DRUG INDUCED ACUTE SEVERE NECROTISING PANCREATITIS
Nishi Somarkutty*, Bincy Charley, Bobby Abraham, Chepsy C. Philip and Deepak K. Johnson
ABSTRACT
Acute necrotizing pancreatitis is a life threatening form of acute pancreatitis and is characterised by inflammation associated with pancreatic parenchymal necrosis or peripancreatic necrosis. After alcohol and gallstones are ruled out, drug-induced pancreatitis (DIP), which accounts for up to 5% of all acute pancreatitis cases, is the third most common cause of acute pancreatitis.
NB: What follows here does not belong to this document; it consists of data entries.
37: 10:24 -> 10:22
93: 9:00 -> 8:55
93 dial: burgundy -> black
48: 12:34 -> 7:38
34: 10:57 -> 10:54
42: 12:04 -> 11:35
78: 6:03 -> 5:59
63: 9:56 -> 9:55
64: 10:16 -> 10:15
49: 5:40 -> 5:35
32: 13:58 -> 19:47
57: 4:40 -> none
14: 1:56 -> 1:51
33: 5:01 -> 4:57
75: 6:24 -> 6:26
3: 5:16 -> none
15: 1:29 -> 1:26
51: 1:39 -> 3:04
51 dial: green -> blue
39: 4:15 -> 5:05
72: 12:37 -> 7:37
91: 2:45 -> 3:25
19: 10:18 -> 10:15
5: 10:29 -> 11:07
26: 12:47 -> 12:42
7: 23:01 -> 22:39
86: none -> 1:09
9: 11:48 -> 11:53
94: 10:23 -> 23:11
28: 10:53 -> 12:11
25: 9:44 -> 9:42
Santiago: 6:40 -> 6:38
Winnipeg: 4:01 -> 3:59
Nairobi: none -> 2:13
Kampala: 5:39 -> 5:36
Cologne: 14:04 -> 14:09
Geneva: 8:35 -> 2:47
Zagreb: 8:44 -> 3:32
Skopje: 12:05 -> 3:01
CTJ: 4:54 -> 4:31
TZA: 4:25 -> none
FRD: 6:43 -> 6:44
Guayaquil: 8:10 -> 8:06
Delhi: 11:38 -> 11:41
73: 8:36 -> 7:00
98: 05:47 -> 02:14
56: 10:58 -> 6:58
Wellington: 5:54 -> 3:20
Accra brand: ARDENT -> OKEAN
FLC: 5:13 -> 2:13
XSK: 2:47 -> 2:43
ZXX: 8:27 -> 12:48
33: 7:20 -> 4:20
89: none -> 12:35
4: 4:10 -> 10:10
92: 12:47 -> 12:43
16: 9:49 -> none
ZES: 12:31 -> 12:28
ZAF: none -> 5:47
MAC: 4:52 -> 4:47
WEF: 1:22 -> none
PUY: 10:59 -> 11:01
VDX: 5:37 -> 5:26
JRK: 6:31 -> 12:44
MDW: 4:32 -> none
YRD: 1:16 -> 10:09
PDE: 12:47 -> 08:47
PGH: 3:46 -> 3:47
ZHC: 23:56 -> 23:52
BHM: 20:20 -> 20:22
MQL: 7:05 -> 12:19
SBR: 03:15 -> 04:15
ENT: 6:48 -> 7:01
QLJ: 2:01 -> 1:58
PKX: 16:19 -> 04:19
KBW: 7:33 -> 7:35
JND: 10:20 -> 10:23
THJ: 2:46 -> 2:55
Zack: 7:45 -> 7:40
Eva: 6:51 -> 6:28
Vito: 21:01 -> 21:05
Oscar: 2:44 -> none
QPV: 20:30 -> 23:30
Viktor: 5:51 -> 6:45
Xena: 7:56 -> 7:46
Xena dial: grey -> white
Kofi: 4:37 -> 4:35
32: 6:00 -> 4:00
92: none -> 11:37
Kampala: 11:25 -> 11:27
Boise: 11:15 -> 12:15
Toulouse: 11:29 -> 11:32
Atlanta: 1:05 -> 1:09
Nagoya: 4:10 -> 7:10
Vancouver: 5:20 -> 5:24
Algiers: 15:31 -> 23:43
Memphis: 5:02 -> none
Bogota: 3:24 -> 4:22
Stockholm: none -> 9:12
Drug-induced pancreatitis affects around 5-80 persons worldwide per 100,000. In addition to youngsters, the elderly, and those with inflammatory bowel disease, DIP has been observed to be greater in people who are immunosuppressed. Didanosine, Azathioprine, Valproic acid, Mercaptopurine, Mesalamine, Tetracycline, Steroids, Furosemide, etc. are the medications most frequently documented to cause acute pancreatitis (those in which reaction reappeared after challenge dechallenge-rechallenge). However, other drugs like Rifampin, Erythromycin, Octreotide and several others have also been known to cause acute pancreatitis. In this case report we present the case of a 17 year old female patient who developed acute severe necrotizing pancreatitis following treatment with Azathioprine, Eltrombopag and Prednisolone for Immune thrombocytopenic purpura (ITP).
Keywords: Eltrombopag, Azathioprine, Prednisolone, Acute Necrotizing Pancreatitis, Immune Thrombocytopenic Purpura.